Only the count is wanted here: how many lines of the entries hold the string "each"?

━━ Source data ━━

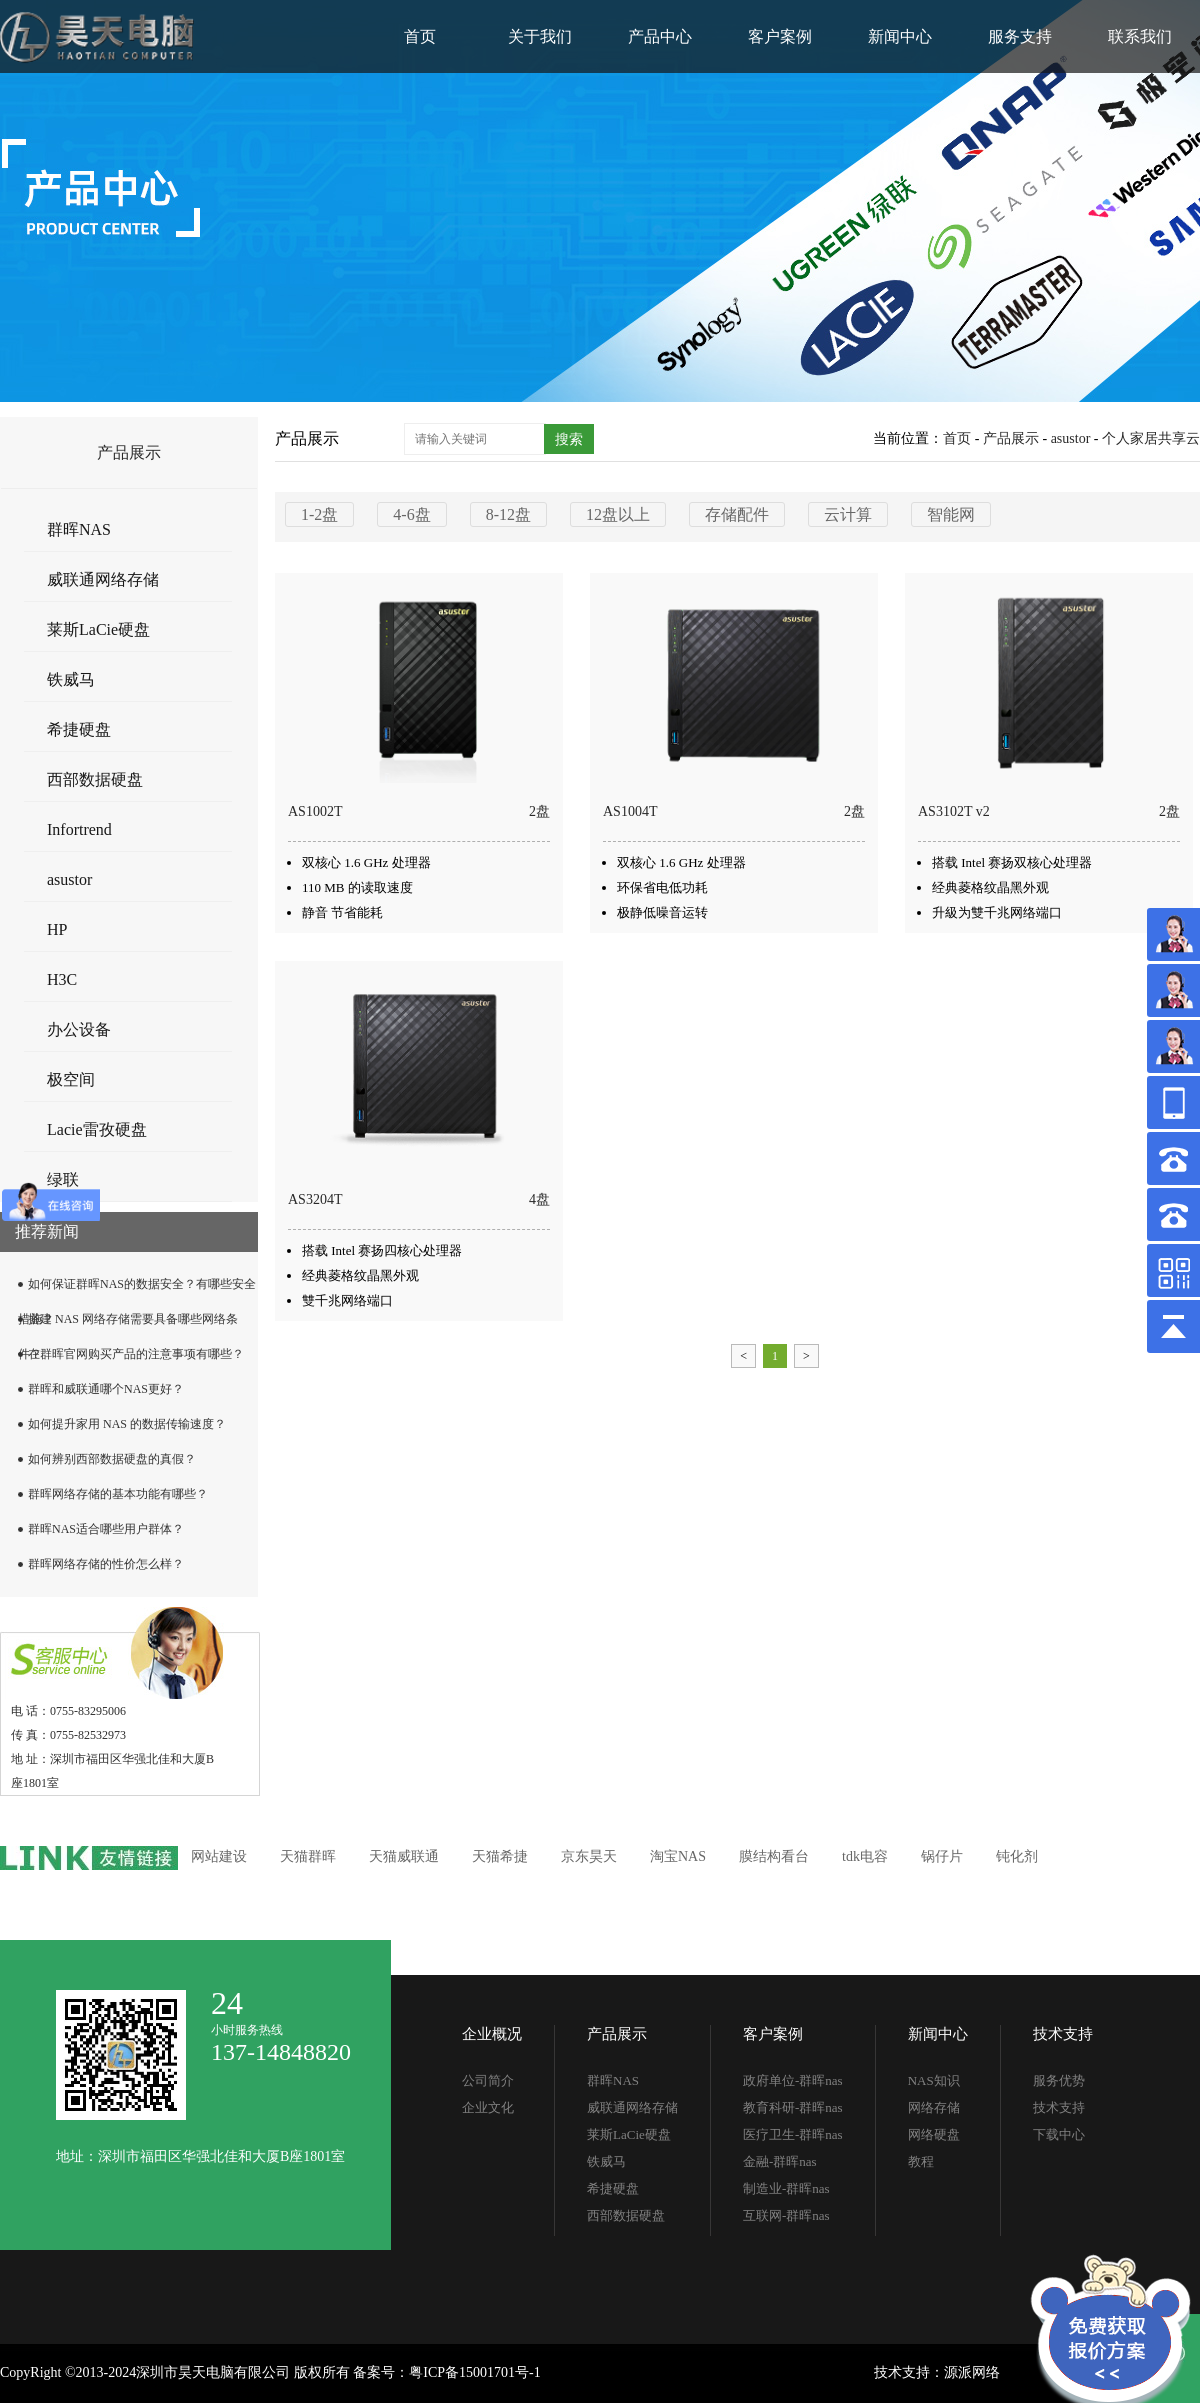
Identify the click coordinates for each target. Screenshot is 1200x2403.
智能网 (951, 514)
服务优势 (1059, 2080)
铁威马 (71, 679)
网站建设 (219, 1856)
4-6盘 (411, 514)
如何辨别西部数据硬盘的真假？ (112, 1459)
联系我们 (1140, 36)
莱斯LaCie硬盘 (98, 629)
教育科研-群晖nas (793, 2107)
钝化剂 (1017, 1856)
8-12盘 (508, 514)
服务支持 (1020, 36)
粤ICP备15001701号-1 (474, 2372)
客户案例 (780, 36)
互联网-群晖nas (786, 2215)
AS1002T (315, 811)
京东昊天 (589, 1856)
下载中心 (1059, 2134)
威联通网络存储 (103, 579)
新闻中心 (900, 36)
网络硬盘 (934, 2134)
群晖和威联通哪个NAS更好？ (106, 1389)
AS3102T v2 (954, 811)
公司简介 (488, 2080)
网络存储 (934, 2107)
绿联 (63, 1179)
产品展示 (1011, 438)
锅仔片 (942, 1856)
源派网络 (972, 2372)
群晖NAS (79, 529)
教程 (921, 2161)
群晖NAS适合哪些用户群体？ (106, 1529)
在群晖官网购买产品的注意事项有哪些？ (136, 1354)
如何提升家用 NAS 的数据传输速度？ (127, 1424)
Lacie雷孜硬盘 (97, 1129)
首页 (420, 36)
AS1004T (630, 811)
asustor (69, 879)
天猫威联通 (404, 1856)
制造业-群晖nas (786, 2188)
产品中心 (660, 36)
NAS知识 (934, 2080)
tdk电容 (865, 1856)
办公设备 (79, 1029)
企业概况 (492, 2034)
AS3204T (315, 1199)
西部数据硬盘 (95, 779)
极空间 (71, 1079)
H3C (62, 979)
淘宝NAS (678, 1856)
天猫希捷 (500, 1856)
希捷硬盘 (79, 729)
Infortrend (79, 829)
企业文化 (488, 2107)
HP (57, 929)
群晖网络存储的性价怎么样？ (106, 1564)
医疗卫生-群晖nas (793, 2134)
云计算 (848, 514)
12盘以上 (618, 514)
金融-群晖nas (780, 2161)
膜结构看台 (774, 1856)
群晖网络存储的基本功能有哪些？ (118, 1494)
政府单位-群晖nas (793, 2080)
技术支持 (1063, 2034)
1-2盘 (319, 514)
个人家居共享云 (1151, 438)
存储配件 (737, 514)
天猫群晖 (308, 1856)
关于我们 (540, 36)
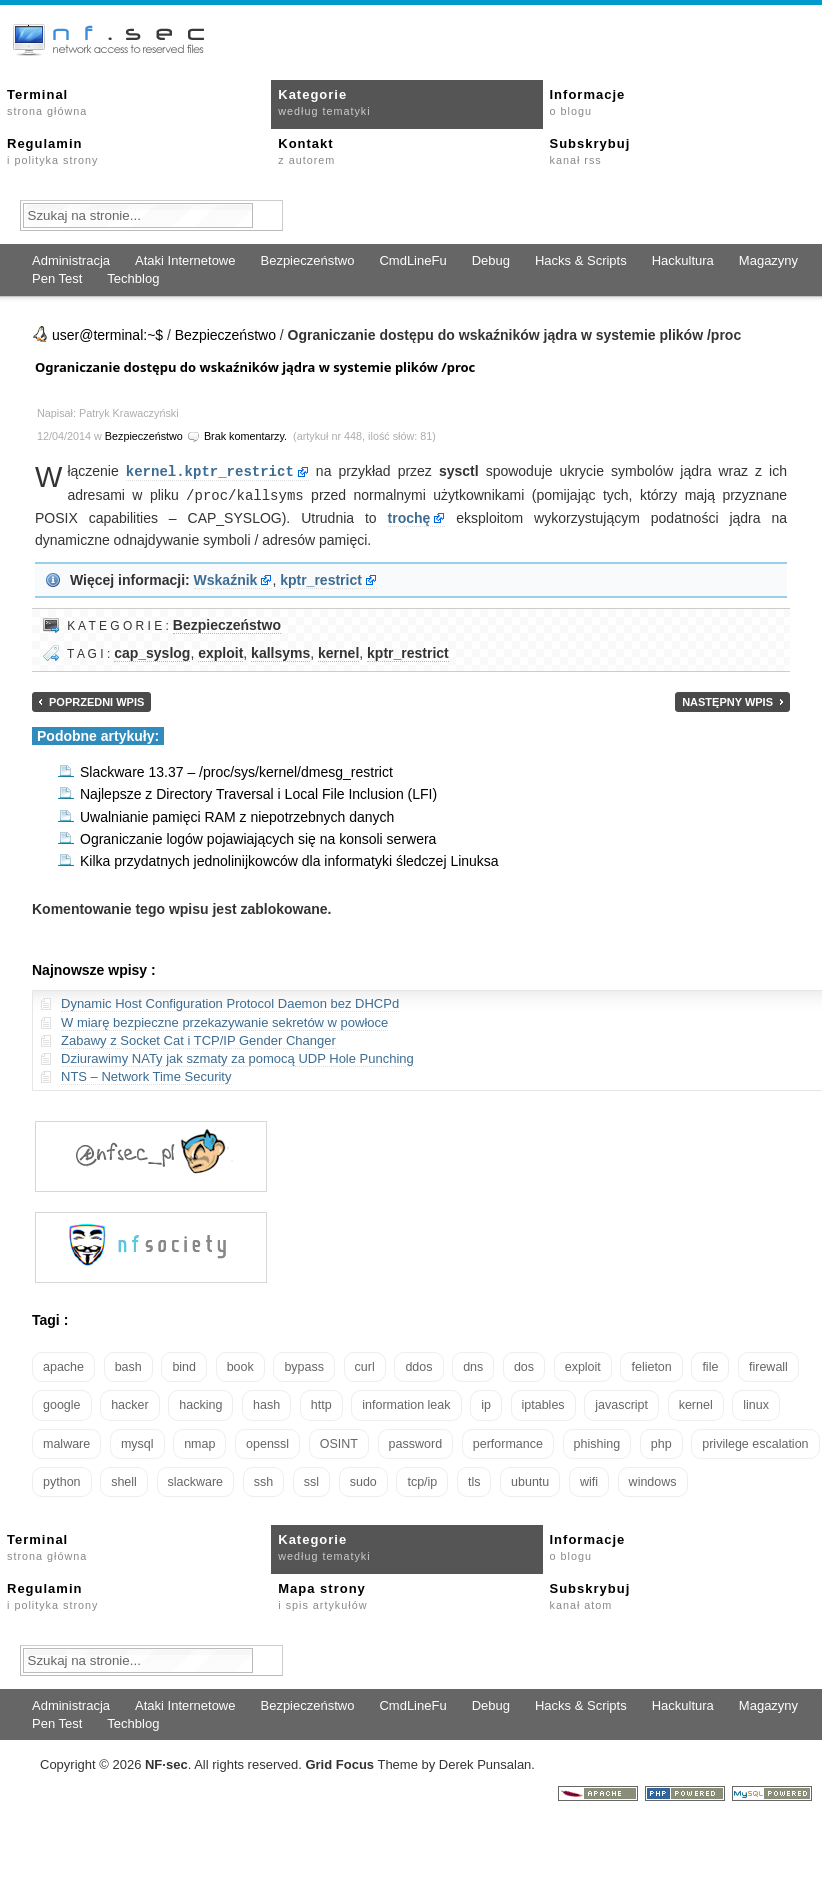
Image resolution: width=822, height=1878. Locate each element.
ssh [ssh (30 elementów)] (263, 1480)
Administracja (71, 260)
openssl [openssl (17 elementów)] (267, 1442)
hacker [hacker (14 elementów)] (130, 1403)
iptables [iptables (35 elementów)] (543, 1403)
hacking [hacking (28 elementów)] (200, 1403)
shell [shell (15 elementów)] (124, 1480)
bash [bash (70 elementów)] (128, 1365)
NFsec (166, 1762)
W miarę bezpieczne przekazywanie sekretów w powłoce (224, 1020)
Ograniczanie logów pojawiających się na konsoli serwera (258, 837)
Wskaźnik (226, 578)
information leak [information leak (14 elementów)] (406, 1403)
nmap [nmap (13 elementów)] (199, 1442)
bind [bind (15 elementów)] (184, 1365)
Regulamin (52, 151)
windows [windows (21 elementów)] (653, 1480)
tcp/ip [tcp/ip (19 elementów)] (422, 1480)
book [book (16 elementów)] (240, 1365)
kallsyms (280, 651)
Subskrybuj (590, 151)
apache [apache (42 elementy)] (63, 1365)
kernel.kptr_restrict (210, 470)
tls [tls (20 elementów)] (474, 1480)
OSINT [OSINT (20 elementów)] (339, 1442)
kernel (338, 651)
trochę (409, 516)
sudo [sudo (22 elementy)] (363, 1480)
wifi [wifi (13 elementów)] (589, 1480)
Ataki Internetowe (185, 260)
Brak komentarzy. (245, 436)
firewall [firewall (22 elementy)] (768, 1365)
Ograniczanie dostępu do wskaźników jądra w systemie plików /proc (255, 367)
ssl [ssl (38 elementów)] (311, 1480)
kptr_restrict (321, 578)
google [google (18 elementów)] (62, 1403)
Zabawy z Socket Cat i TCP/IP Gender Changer (198, 1038)
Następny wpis (727, 700)
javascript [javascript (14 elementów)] (621, 1403)
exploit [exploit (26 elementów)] (583, 1365)
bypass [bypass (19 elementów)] (304, 1365)
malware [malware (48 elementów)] (66, 1442)
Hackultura (683, 260)
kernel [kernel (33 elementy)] (696, 1403)
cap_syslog (152, 651)
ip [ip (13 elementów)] (486, 1403)
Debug (491, 260)
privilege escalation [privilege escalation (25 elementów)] (755, 1442)
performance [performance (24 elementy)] (508, 1442)
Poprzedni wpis (96, 700)
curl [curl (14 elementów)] (365, 1365)
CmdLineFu (412, 260)
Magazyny (768, 260)
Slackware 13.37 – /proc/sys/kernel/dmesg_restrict (236, 770)
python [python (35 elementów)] (62, 1480)
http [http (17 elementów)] (321, 1403)
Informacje (588, 102)
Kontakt (306, 151)
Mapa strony (322, 1594)
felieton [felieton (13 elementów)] (651, 1365)
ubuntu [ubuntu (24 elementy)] (530, 1480)
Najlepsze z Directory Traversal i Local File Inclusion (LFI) (258, 792)
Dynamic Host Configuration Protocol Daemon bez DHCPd (230, 1001)
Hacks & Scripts (581, 260)
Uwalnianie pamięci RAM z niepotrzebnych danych (237, 815)
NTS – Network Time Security (146, 1074)
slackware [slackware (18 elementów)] (196, 1480)
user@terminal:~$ (107, 335)
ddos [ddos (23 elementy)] (418, 1365)
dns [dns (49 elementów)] (473, 1365)
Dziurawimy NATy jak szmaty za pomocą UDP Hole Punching (237, 1056)
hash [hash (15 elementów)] (266, 1403)
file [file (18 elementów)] (710, 1365)
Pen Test (57, 278)
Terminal (47, 102)
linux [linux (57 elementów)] (756, 1403)
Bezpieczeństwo (307, 260)
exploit (220, 651)
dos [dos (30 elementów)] (524, 1365)
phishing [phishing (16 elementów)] (597, 1442)
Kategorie (324, 102)
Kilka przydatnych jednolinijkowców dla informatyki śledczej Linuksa (289, 859)
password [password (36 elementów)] (416, 1442)
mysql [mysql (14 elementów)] (137, 1442)
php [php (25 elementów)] (661, 1442)
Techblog (133, 278)
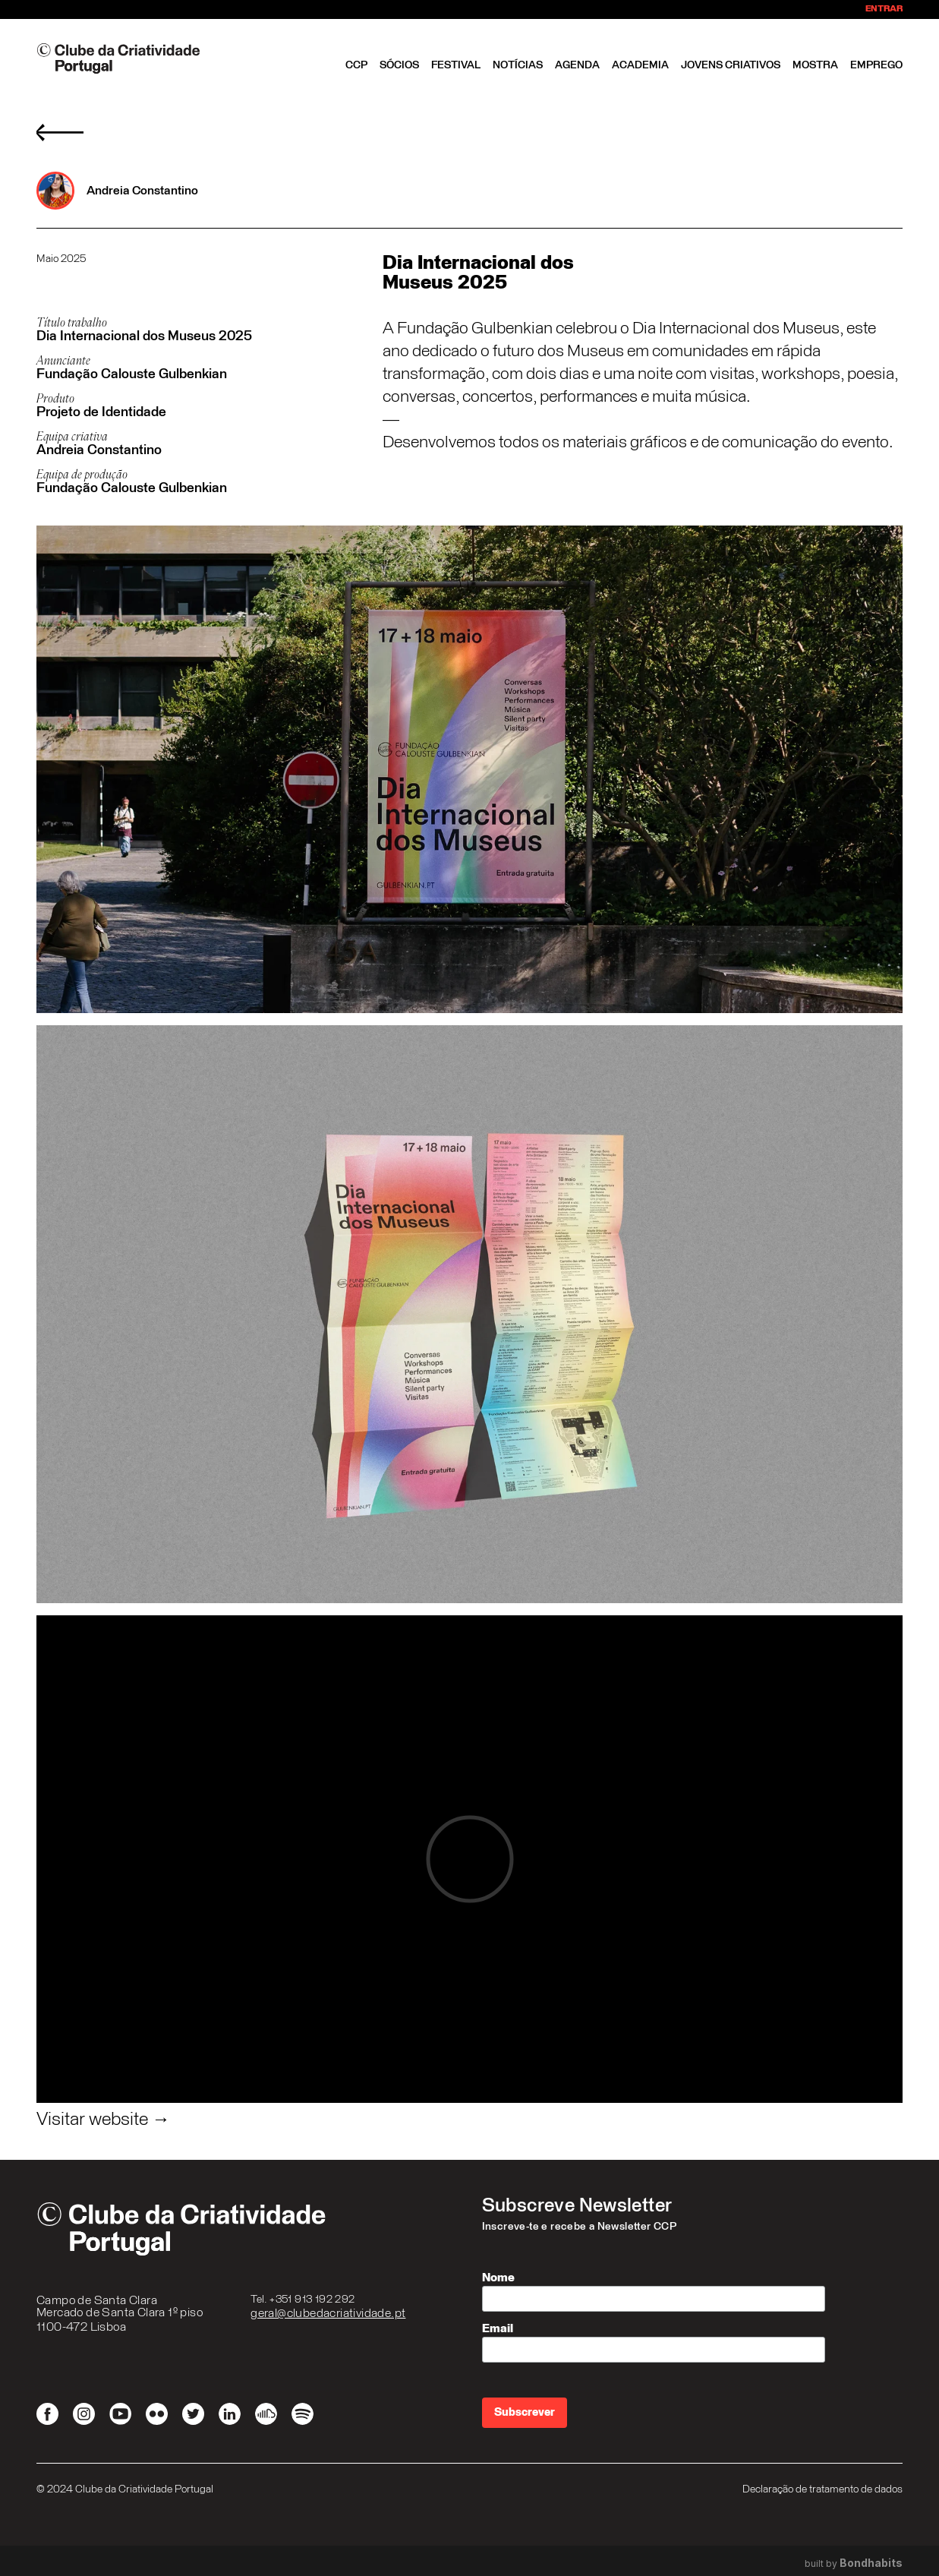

━━━

= Answer space =
2